Il voto cruciale per riaprire gli uffici pubblici, al Senato, è stato quello procedurale: per portare in aula il provvedimento serviva una super-maggioranza di 60 voti su cento, possibile soltanto con il contributo democratico visto che i repubblicani dispongono al massimo di 51 senatori contro 49. Sulla scorta dell’intesa, il voto è diventato scontato: 81 a favore e 18 conto (15 democratici, due repubblicani e un indipendente). La legislazione provvisoria di bilancio vera e propria, che contiene anche una estensione di sei anni del programma sanitario per i bambini meno abbienti, è diventata a quel punto una semplice formalità, con approvazione a maggioranza semplice assicurata sia al Senato che alla Camera.

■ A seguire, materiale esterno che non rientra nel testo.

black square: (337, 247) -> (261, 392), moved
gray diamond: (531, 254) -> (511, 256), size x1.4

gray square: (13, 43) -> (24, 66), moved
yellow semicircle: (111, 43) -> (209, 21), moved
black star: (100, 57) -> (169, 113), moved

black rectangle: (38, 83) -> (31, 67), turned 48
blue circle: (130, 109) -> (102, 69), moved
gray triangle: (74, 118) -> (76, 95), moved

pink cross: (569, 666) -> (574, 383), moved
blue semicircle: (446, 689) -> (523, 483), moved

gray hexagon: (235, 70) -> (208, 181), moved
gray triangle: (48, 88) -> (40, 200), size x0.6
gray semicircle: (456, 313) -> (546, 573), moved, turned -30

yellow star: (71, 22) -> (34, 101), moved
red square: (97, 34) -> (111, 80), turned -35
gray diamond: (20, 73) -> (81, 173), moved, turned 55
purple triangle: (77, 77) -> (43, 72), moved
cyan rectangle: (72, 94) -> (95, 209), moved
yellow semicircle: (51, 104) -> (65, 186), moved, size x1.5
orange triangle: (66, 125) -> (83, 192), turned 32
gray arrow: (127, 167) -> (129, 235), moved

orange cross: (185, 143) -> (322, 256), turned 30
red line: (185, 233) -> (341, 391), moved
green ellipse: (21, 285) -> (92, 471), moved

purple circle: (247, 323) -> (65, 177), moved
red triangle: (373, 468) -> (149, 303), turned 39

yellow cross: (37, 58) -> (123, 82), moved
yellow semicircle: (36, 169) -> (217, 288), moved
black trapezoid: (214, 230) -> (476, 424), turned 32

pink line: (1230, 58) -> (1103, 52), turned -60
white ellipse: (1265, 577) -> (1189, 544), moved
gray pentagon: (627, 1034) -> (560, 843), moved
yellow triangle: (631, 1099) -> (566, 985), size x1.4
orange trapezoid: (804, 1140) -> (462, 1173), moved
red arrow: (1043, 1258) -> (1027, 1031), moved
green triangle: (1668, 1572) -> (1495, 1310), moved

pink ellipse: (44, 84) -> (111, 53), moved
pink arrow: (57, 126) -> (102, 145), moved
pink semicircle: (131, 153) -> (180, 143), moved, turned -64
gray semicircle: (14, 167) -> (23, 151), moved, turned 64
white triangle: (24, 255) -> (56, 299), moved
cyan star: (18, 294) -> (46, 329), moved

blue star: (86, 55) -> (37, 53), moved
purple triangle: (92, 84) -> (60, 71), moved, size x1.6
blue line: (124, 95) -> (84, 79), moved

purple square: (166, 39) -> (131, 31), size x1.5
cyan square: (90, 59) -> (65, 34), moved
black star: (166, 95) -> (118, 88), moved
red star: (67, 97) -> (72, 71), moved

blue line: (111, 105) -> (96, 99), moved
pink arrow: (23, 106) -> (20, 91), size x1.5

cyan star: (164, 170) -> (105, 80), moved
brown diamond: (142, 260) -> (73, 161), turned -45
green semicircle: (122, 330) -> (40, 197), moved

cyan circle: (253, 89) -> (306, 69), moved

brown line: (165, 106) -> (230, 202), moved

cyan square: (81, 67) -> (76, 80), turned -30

L’intesa è stata presentata come una marcia indietro dei democratici da parte di numerosi esponenti conservatori. E a conti fatti non contiene all’interno del budget la regolarizzazione dei Dreamers finora domandata dall’opposizione. Il leader democratico al Senato Chuck Schumer ha tuttavia preferito sottolineare che le parti sono «arrivate a un patto». Un clima di compromesso facilitato dal fatto che la Casa Bianca è rimasta fuori dagli ultimi round di trattative, permettendo un disgelo del clima.
Il ruolo di Donald Trump e dei suoi più stretti collaboratori è rimasto oggetto di intenso dibattito anche in presenza di un accordo: l’alzata di scudi del presidente sull’immigrazione alla vigilia del negoziato sul budget è parsa a molti controproducente. Trump aveva apostrofato con insulti i Paesi più poveri dai quali provengono i migranti al cospetto di senatori di entrambi i partiti che gli presentavano ipotesi di compromesso. E il suo capo di staff, il generale John Kelly, anziché figura di moderazione si sarebbe sempre più rivelato anche in questa occasione come a sua volta oltranzista, facendo deragliare ipotesi iniziali sui Dreamers come troppo progressiste.
L’urgenza di riaprire il governo si è alla fine imposta su tutto. Un protrarsi dello shutdown avrebbe minacciato danni economici e politici. Stime dei costi parlavano di 6,5 miliardi a settimana. Con centinaia di migliaia di dipendenti federali che si presentavano al lavoro solo per essere rimandati a casa senza stipendio. Simboli nazionali come la Statua della Libertà, chiusi nel fine settimana, erano attesi a una riapertura solo grazie a fondi d’emergenza dello stato di New York. Politicamente, nel frattempo, i democratici rischiavano di essere considerati istigatori della crisi, con sondaggi che li vedevano oggi preferiti ai rivali con un margine scivolato da 11 a cinque punti percentuali. Per i repubblicani il pericolo era al contrario apparire incapaci di governare nonostante il controllo della maggioranza parlamentare e della Casa Bianca.